In an open letter, Elon Musk, CEO of Tesla, leads 116 experts calling for an outright ban of “killer robots.” Leaders in the technology industry are coming together to push the United Nations to prevent the development of harmful weapons.
The initiative is led by Elon Musk and Alphabet’s Mustafa Suleyman, with over 116 experts involved from across 26 countries. Musk is known to show his disapproval for AI and recently debated with Mark Zuckerberg regarding the influence of AI in society.
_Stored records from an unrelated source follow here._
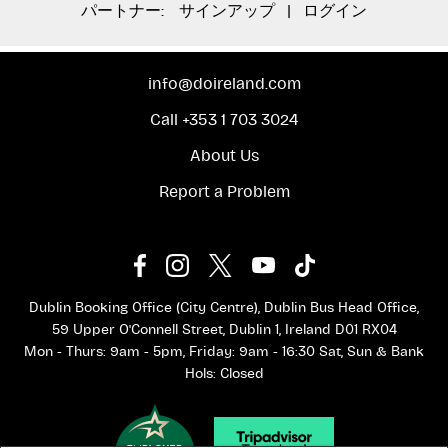
Ferry Fare
パートナー:
サインアップ
|
ログイン
Bottled Water
Snacks
info@doireland.com
Clothes
Call +353 1 703 3024
Cycling Shoes
About Us
Report a Problem
Dublin Booking Office (City Centre), Dublin Bus Head Office,
59 Upper O'Connell Street, Dublin 1, Ireland D01 RX04
Mon - Thurs: 9am - 5pm, Friday: 9am - 16:30 Sat, Sun & Bank
Hols: Closed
Of course, there are those who fear AI will develop into something deadly to the extent where human lives will be in severe danger. The letter to the UN was an attempt to prevent that from happening in its earlier stages. The UN recently voted to start discussions about deadly weapons that include drones, automated machine guns, and tanks.
It is no secret that many countries around the world are investing in war supplies, and these items fall into the categories of weaponry being manufacturing in mass. The technology experts reached out to the review conference of the convention of conventional weapons, noting that the arms race prevalent around the world could be the reason for a third world war to occur. We’ve seen glimpses of conflicts regarding nuclear arms with countries like Iran and North Korea, and the United States could be the country that gets targeted the most.
In the letter, they specifically addressed the issue of lethal autonomous weaponry with the following excerpt:
“Once developed, lethal autonomous weapons will permit armed conflict to be fought at a scale greater than ever, and at timescales faster than humans can comprehend. These can be weapons of terror, weapons that despots and terrorists use against innocent populations, and weapons hacked to behave in undesirable ways… We do not have long to act. Once this Pandora’s box is opened, it will be hard to close.”
Morality comes into question when handling autonomous weapons, and technology giants are evidently concerned about the world’s well-being if countries continue to compete in the arms race.